From the minute that blue line appears telling you to expect another baby the game changes. Needless to say that having your first is a game changer, life is well and truly never the same once you have welcomed your little bundle of joy into your life. How much can having a another child really change things?
You wouldn’t think it would, not huge amounts. I mean things you can no longer do like drink hot tea, restful holidays, random, unplanned, no babysitter required nights out – you can’t do those things with one child so having two isn’t going to make too much difference right?
You remember when you were pregnant with your first and you used to sleep when you got in from work and you’d spend your free time on the sofa watching back to back Grey’s Anatomy. Yeah that doesn’t happen in round two. If you’re lucky you’ll sit in front of CBeebies mind numbingly bored. It’s more likely however you’ll be scaling soft play, running around the park, the house, everywhere trying to catch you’re faster than you toddler. All before you have even welcomed your eagerly awaited second baby, eagerly awaited because the thought of spending any longer waddling after your first born is too much.
Hurrah, the baby is here and you are so happy and drunk on love, hormones and the miracle of life you feel that your world is complete, like the luckiest bugger there was. For the first five days anyway.
You soon realise though, as you did with your first that this gig is tough. Being woken up every two hours AND having to actually leave the house, function and parent an older sibling the next day is a tall order. If you were like me and had two babies close together the first still not quite sleeping through the night, the lack of sleep will become laughable at times. I say laughable, I don’t recall it being overly funny at the time. Tag teaming between babies through all the hours, swearing at your co-parent in the process for just being there or asleep and mentally murdering anyone else who dares utter the words ‘I’m tired’.
I’ve spoken to a few mums lately who are going through this with their second born. I hear ya ladies, this is a tough part of the parenting game, one that feels never ending. Yet here I sit at 8pm with both my two and three year old asleep in their own beds, where they will stay for the next 11 hours. Dig deep, embrace the coffee and chocolate – it will end.
Ok so we might master the night shift, mostly. The days, well there is something to be said for ‘I can get through whatever the day has to throw at me as I know bedtime will arrive’. Yeah that. It’s a half truth. At best.
Whilst they’re young there is no down time in your day. If one naps the other won’t, or they both won’t. If one eats the other won’t or more than likely if one refuses to eat the other will follow suit. If one is having a tantrum the other will probably join in, just because. If one does manage to sit quietly the other sure as shit won’t.
That nicely behaved first born you had. Yeah they’ll be lead astray by their excitable younger sibling who runs off in the shop. Before you know it you’ll have two kids running around John Lewis homeware section, in opposite directions. Why is the china and glassware at such perfect kid height?

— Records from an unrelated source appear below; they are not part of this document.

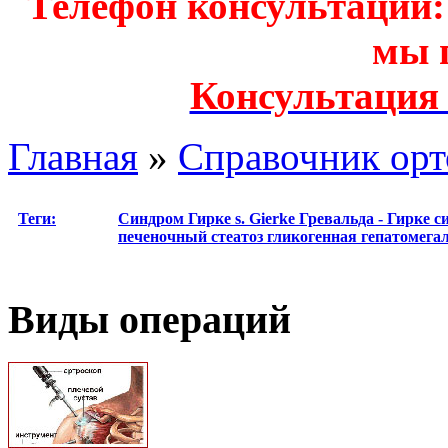
Телефон консультации: з
мы 
Консультация
Главная
»
Справочник орт
Теги:
Синдром Гирке
s. Gierke
Гревальда - Гирке 
печеночный стеатоз
гликогенная гепатомега
Виды операций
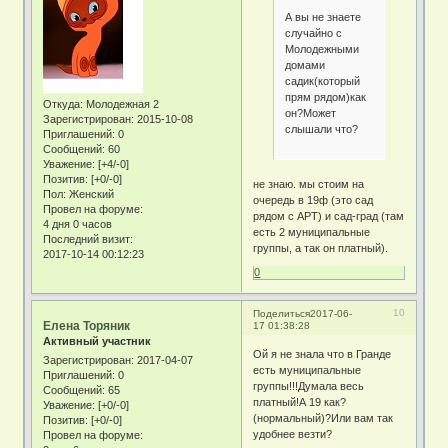
А вы не знаете
случайно с
Молодежными
домами
садик(который
прям рядом)как
Откуда:
Молодежная 2
он?Может
Зарегистрирован
: 2015-10-08
слышали что?
Приглашений:
0
Сообщений:
60
Уважение:
[+4/-0]
Позитив:
[+0/-0]
не знаю. мы стоим на
Пол:
Женский
очередь в 19ф (это сад
Провел на форуме:
рядом с АРТ) и сад-град (там
4 дня 0 часов
есть 2 муниципальные
Последний визит:
группы, а так он платный).
2017-10-14 00:12:23
0
10
Поделиться
2017-06-
Елена Торяник
17 01:38:28
Активный участник
Ой я не знала что в Гранде
Зарегистрирован
: 2017-04-07
есть муниципальные
Приглашений:
0
группы!!!Думала весь
Сообщений:
65
платный!А 19 как?
Уважение:
[+0/-0]
(нормальный)?Или вам так
Позитив:
[+0/-0]
удобнее везти?
Провел на форуме:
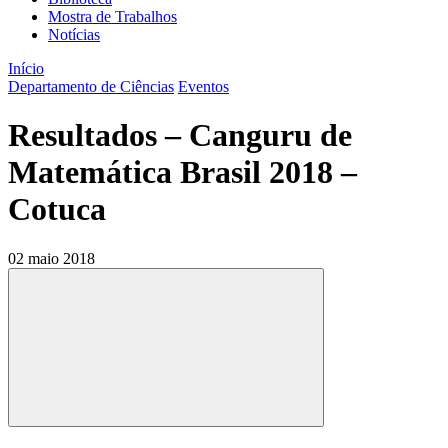
Mostra de Trabalhos
Notícias
Início
Departamento de Ciências
Eventos
Resultados – Canguru de
Matemática Brasil 2018 –
Cotuca
02 maio 2018
Compartilhar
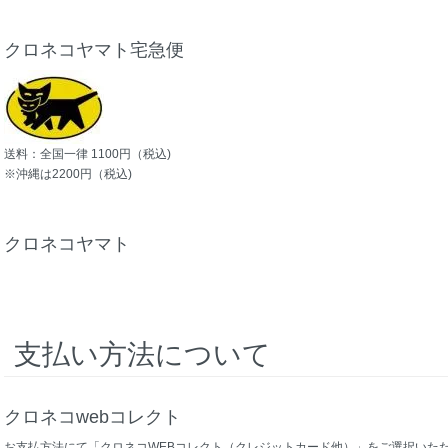
クロネコヤマト宅急便
送料：全国一律 1100円（税込)
※沖縄は2200円（税込)
クロネコヤマト
支払い方法について
クロネコwebコレクト
お支払方法にて「クロネコWEBコレクト（クレジットカード他）」をご選択いた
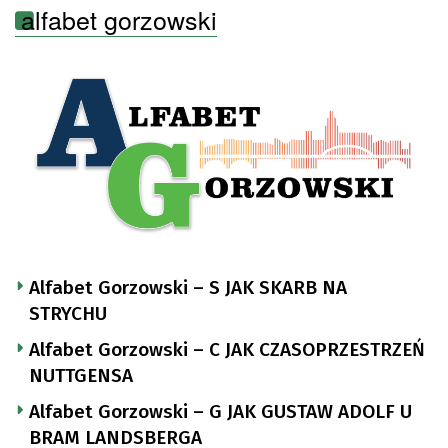
alfabet gorzowski
Alfabet Gorzowski – S JAK SKARB NA
STRYCHU
Alfabet Gorzowski – C JAK CZASOPRZESTRZEŃ
NUTTGENSA
Alfabet Gorzowski – G JAK GUSTAW ADOLF U
BRAM LANDSBERGA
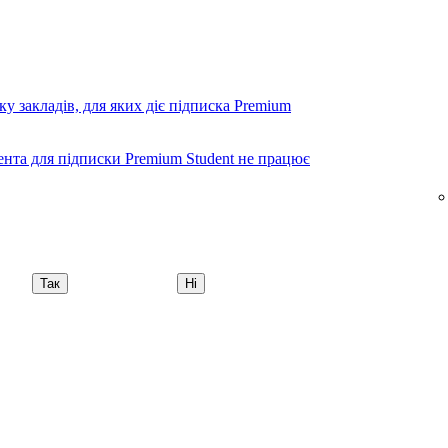
у закладів, для яких діє підписка Premium
ента для підписки Premium Student не працює
Так
Ні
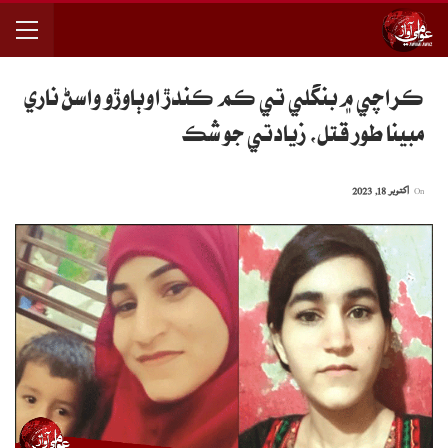
ڪراچي ۾ بنگلي تي ڪم ڪندڙ اوٻاوڙو واسڻ ناري
مبينا طور قتل، زيادتي جو شڪ
On
اکتوبر 18, 2023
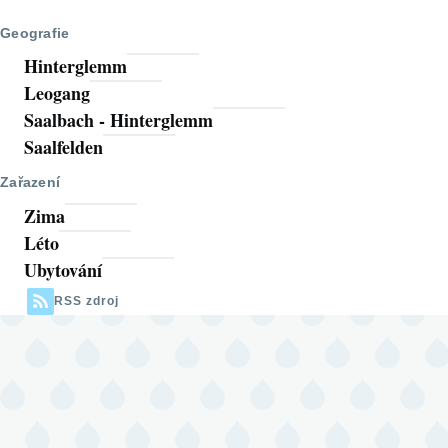
stránka
stránka
Geografie
Hinterglemm
Leogang
Saalbach - Hinterglemm
Saalfelden
Zařazení
Zima
Léto
Ubytování
RSS zdroj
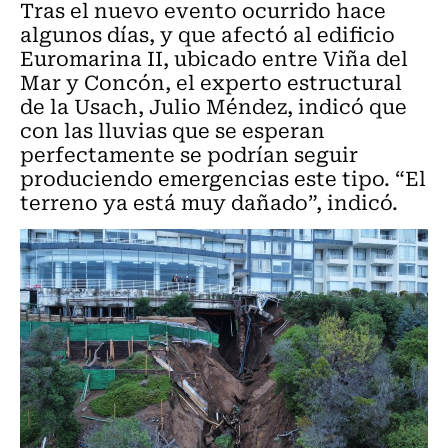
Tras el nuevo evento ocurrido hace
algunos días, y que afectó al edificio
Euromarina II, ubicado entre Viña del
Mar y Concón, el experto estructural
de la Usach, Julio Méndez, indicó que
con las lluvias que se esperan
perfectamente se podrían seguir
produciendo emergencias este tipo. “El
terreno ya está muy dañado”, indicó.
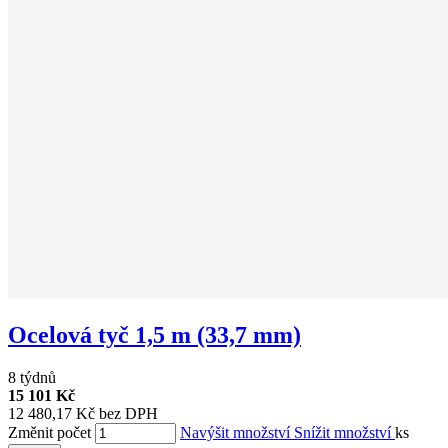
Ocelová tyč 1,5 m (33,7 mm)
8 týdnů
15 101 Kč
12 480,17 Kč bez DPH
Změnit počet
Navýšit množství
Snížit množství
ks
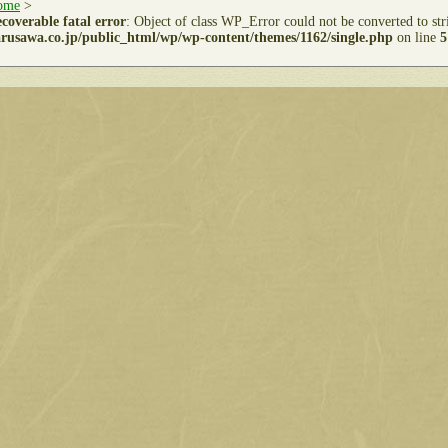
ome
>
coverable fatal error
: Object of class WP_Error could not be converted to st
rusawa.co.jp/public_html/wp/wp-content/themes/1162/single.php
on line
5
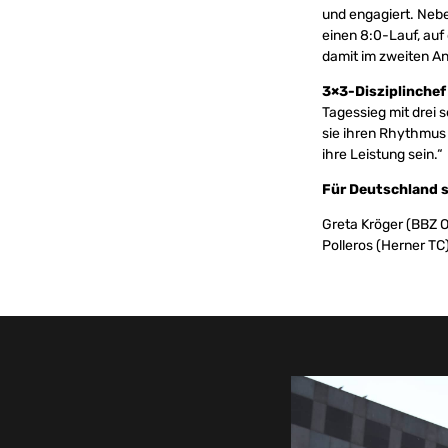
und engagiert. Nebe
einen 8:0-Lauf, auf
damit im zweiten An
3×3-Disziplinchef
Tagessieg mit drei 
sie ihren Rhythmus 
ihre Leistung sein.“
Für Deutschland s
Greta Kröger (BBZ O
Polleros (Herner TC)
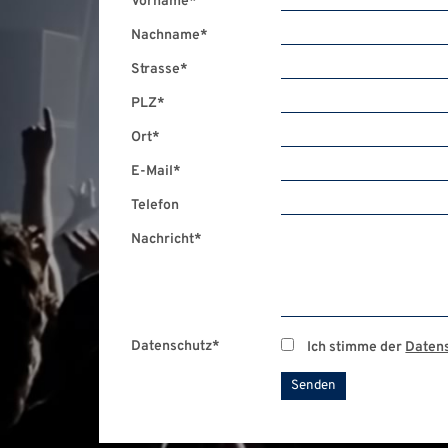
Vorname
*
Nachname
*
Strasse
*
PLZ
*
Ort
*
E-Mail
*
Telefon
Nachricht
*
Datenschutz
*
Ich stimme der
Daten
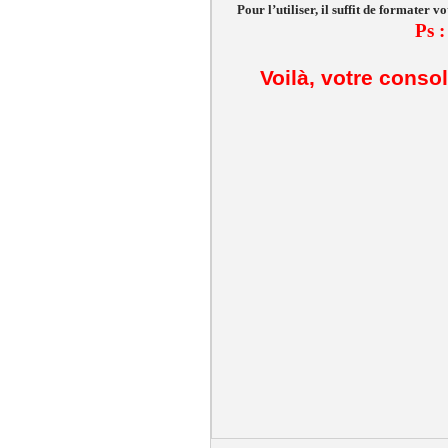
Pour l’utiliser, il suffit de formater
Ps :
Voilà, votre conso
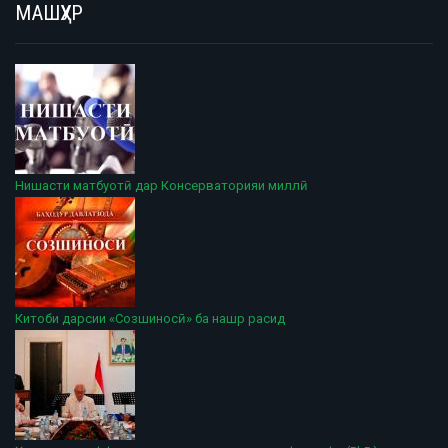
МАШҲУР
Нишасти матбуотӣ дар Консерваторияи миллӣ
Китоби дарсии «Созшиносӣ» ба нашр расид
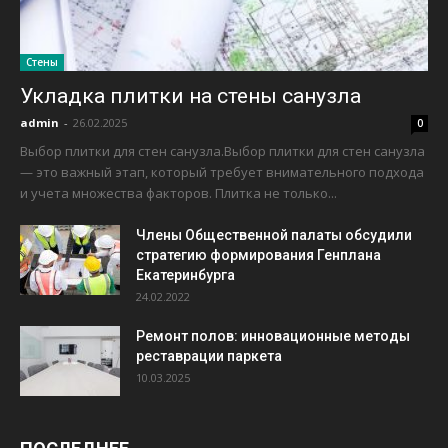
Стены
Укладка плитки на стены санузла
admin
-
26.02.2025
0
Выбор плитки для стен санузла.Выбор плитки для стен санузла
— это важный этап, который требует внимательного подхода
и учета множества факторов. Плитка не только...
Члены Общественной палаты обсудили
стратегию формирования Генплана
Екатеринбурга
24.02.2022
Ремонт полов: инновационные методы
реставрации паркета
10.03.2025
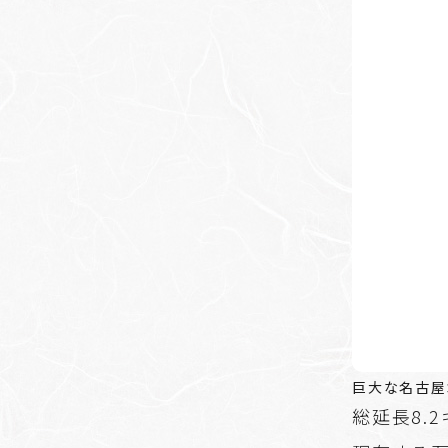
巨大な名古屋
総延長8.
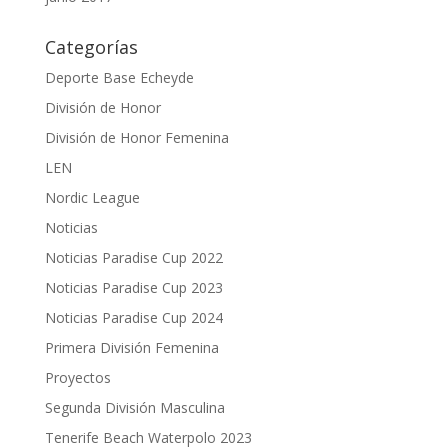
Categorías
Deporte Base Echeyde
División de Honor
División de Honor Femenina
LEN
Nordic League
Noticias
Noticias Paradise Cup 2022
Noticias Paradise Cup 2023
Noticias Paradise Cup 2024
Primera División Femenina
Proyectos
Segunda División Masculina
Tenerife Beach Waterpolo 2023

You remember nice days out with your one child soaking up everything, taking it all in. They become slightly more fraught and frantic trying to make sure everyone is safe and placated.
Siting in front of the TV becomes an argument over who wants to watch what. Assuming they’ll sit that is.
They will both want the same thing, which can’t be split in two and everything, EVERYTHING will have to be ‘taken in turns’.
You are constantly being split in two both mentally and physically. Your head is going from left to right all day bouncing between each of their needs and wants. You’ll question why one is a certain way and the other another. You’ll beat yourself wondering whether you’re treating them the same, and loading yourself with all the guilt when you don’t think you have.
Life is suddenly much faster paced, much louder, much busier. Your negotiating skills need to up their game, your stress levels and patience will find new limits.
All those things come part and parcel with your second child but you remember that feeling when you had your first and you think you can’t possibly love another as much? How could you? Turns out it’s the easiest thing in the world. Two children are, or at least for me were, a game changer, they change your family dynamic, your daily life, yes things get busier, harder, twice the whatever but it is also twice good stuff. Twice the things we love about being parents and our children. All the good makes you forget all the hard stuff, mostly. That rush of hormones we have post second baby where we feel like this is the best thing, it’s there for a reason. It’s pure unadulterated untampered emotion that we have toward our children and it never goes away. Sometimes’ it’s just buried a little deeper under the wade of meltdowns in M&S and feral escapees legging it around a busy car park.
Three, now that really must add a new dynamic on things, right? I can’t say I intend to find out.